Snowflake query caching
Snowflake query caching reduces compute cost when repeated reads can reuse previous work. Native Snowflake result caching helps, but dashboard and analytics workloads often miss it because SQL text, session state, bind values, timing, or invalidation rules differ across tools.
chukei adds verified proxy-side query caching for deterministic read workloads. It sits between clients and Snowflake, fingerprints safe reads, invalidates on writes, and samples cache hits against live Snowflake in blame mode.
Where native Snowflake result caching helps
Snowflake's result cache is strongest when the same user or workload repeats the same deterministic SQL shortly after the first run.

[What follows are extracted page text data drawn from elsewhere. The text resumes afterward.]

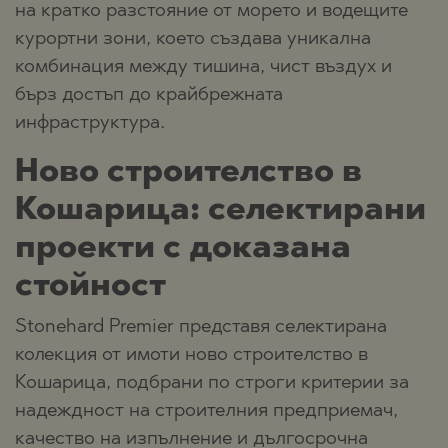
на кратко разстояние от морето и водещите
курортни зони, което създава уникална
комбинация между тишина, чист въздух и
бърз достъп до крайбрежната
инфраструктура.
Ново строителство в
Кошарица: селектирани
проекти с доказана
стойност
Stonehard Premier представя селектирана
колекция от имоти ново строителство в
Кошарица, подбрани по строги критерии за
надеждност на строителния предприемач,
качество на изпълнение и дългосрочна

It is useful, built in, and should stay enabled.
The limits show up with BI traffic:
- dashboards generate near-identical but not always exact SQL;
- different tools and users create different session context;
- query tags and bind values change;
- writes invalidate cached work;
- cache observability is separated from team-level cost attribution.
What verified proxy caching adds
chukei does not blindly trust a cache key. A cacheable query must pass the determinism gate:
- read-only SQL only;
- no non-deterministic functions such as
CURRENT_TIMESTAMP()orRANDOM(); - no chunked large-result responses;
- no table write since the cached result;
- no plugin uncertainty.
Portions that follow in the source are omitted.